Learn more about SQL Server tools

mssqltips logo
 

Tutorials          DBA          Dev          BI          Career          Categories          Webcasts          Whitepapers          Today's Tip          Join

Tutorials      DBA      Dev      BI      Categories      Webcasts

DBA    Dev    BI    Categories

 

SQL Server Data Access Using R – Part 1


By:   |   Read Comments (3)   |   Related Tips: 1 | 2 | More > SQL Server 2016

Quickly Resolve Performance Problems for IIS, .NET and SQL Server       >>>   Get Started


Problem

R is a popular data modeling, analysis and plotting framework that can be used to work with data from a variety of sources.  In this tip, we will look at RStudio, an integrated development environment for R, and use it to connect, extract, transform, plot and analyse data from a SQL Server database.  Unlike using R Services or executing R from within SQL Server, it is not necessary to have SQL Server 2016 – this method can be used with most versions and editions of SQL Server.  We will also take a brief look at ggplot2, a powerful R package that can be used to generate complex data visualisations. 

Solution

Configuring the Environment

Preparing AdventureWorks

AdventureWorks is one of the sample databases provided by Microsoft via CodePlex.  For the example, we will be using SQL Server 2012 SP1 Developer Edition with the AdventureWorks 2012 database available here:  https://msftdbprodsamples.codeplex.com/downloads/get/165399

Download the file, then attach it to your local instance using the Attach… task in the context menu of the Databases subtree in SSMS Object Explorer, or T-SQL, whichever you prefer.  Note AdventureWorks does not come with a transaction log file so a new one will be created.

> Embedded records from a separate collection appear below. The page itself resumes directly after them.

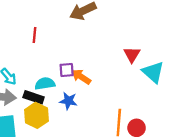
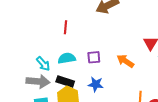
orange arrow: (81, 77) -> (125, 61), moved
cyan semicircle: (45, 84) -> (67, 58), moved

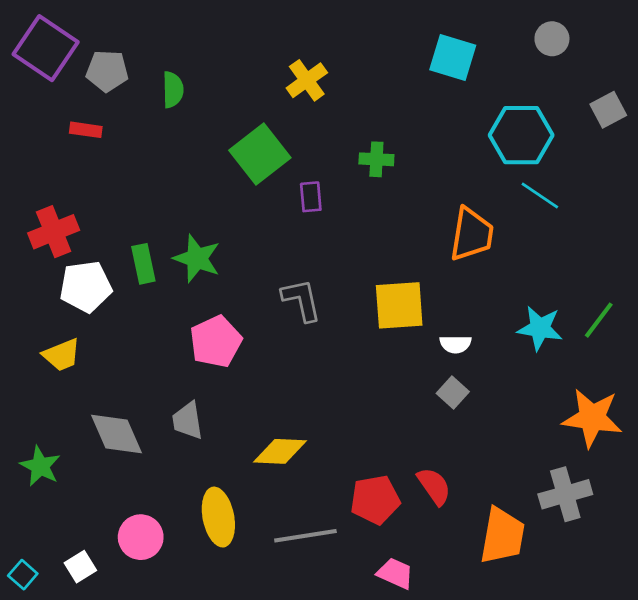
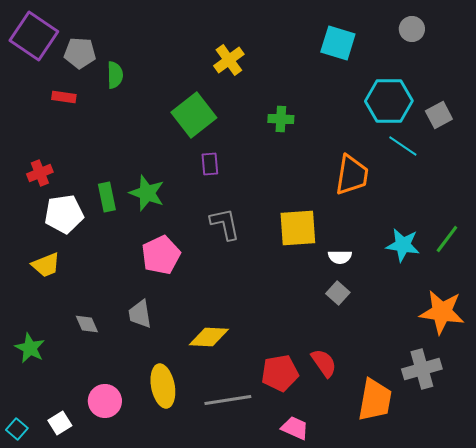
green semicircle: (173, 90) -> (115, 75), moved
gray square: (608, 110) -> (439, 115), moved
purple rectangle: (311, 197) -> (210, 164), moved
red cross: (54, 232) -> (40, 173), size x0.7
gray diamond: (117, 434) -> (87, 324), size x0.6

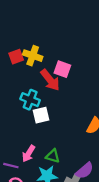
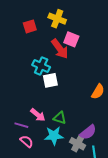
yellow cross: (33, 56) -> (57, 19), moved
pink arrow: (29, 154) -> (38, 115), turned -84

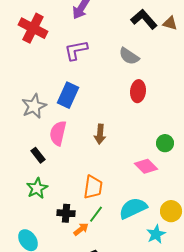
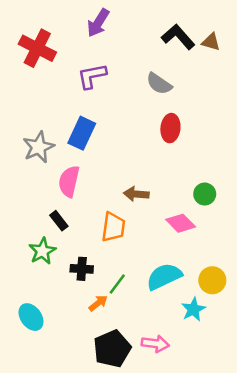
brown arrow: (100, 134) -> (136, 194), moved, turned 90
black rectangle: (38, 155) -> (59, 221), moved
orange trapezoid: (93, 187) -> (113, 227), moved
black cross: (66, 213) -> (82, 269), moved

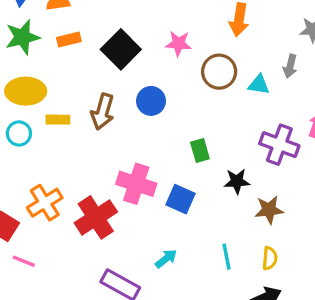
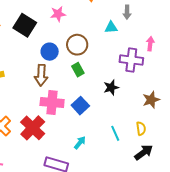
brown circle: (219, 72) -> (77, 45), moved
brown arrow: (103, 112) -> (41, 75), moved
green rectangle: (200, 150) -> (78, 70), moved
blue square: (181, 199) -> (80, 106), turned 36
brown star: (269, 210) -> (151, 100), moved

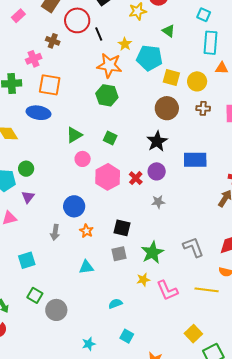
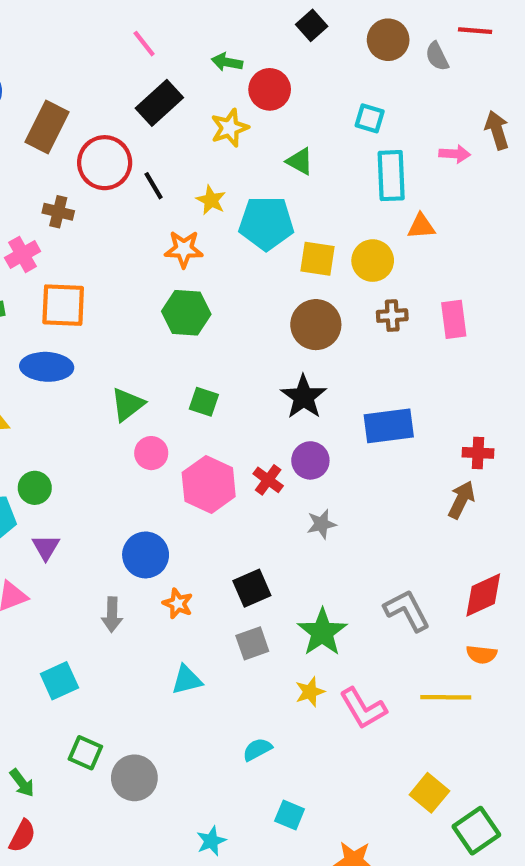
orange star: (109, 65) -> (184, 249), size x0.7
black square: (122, 228) -> (252, 588), turned -30

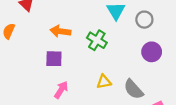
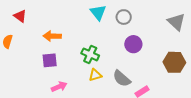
green cross: (97, 40) -> (90, 54), moved
pink arrow: (61, 90) -> (59, 87), turned 42

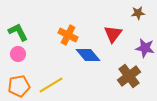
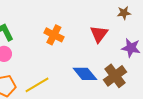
blue diamond: (88, 55) -> (85, 74), moved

Once AdventureWorks is attached, you should see it listed in the Databases tree as below:

ssms object explorer

Note down the server name, instance name and AdventureWorks database name, and the port number (default: 1433) if this is non-standard.  Make sure you are able to access the database.  If you are using SQL authentication, make a note of your username/password.  We will need these details for our connection string.  In my example, server = localhost, instance = default instance, database = AdventureWorks2012, with Windows authentication.

Preparing RStudio

For the example we will be using the latest available stable versions of R and RStudio.  Both R and RStudio are required for these examples.  Download R by visiting:  https://cran.rstudio.com/ and click on the ‘Download R for Windows’ link, then ‘install R for the first time’.  Then click ‘Download R 3.4.0 for Windows’.  Alternatively, a direct link to the download is here:  https://cran.rstudio.com/bin/windows/base/R-3.4.0-win.exe

Open the downloaded file and install the application to your local machine.

Now visit https://www.rstudio.com/products/rstudio/download2/ and find the ‘Installers for Supported Platforms’ section below the product table.  Click ‘RStudio 1.0.143 – Windows Vista 7/8/10‘ to download the file.  Alternatively, a direct link to the download is here:  https://download1.rstudio.org/RStudio-1.0.143.exe

Open the downloaded file and install the application to your local machine.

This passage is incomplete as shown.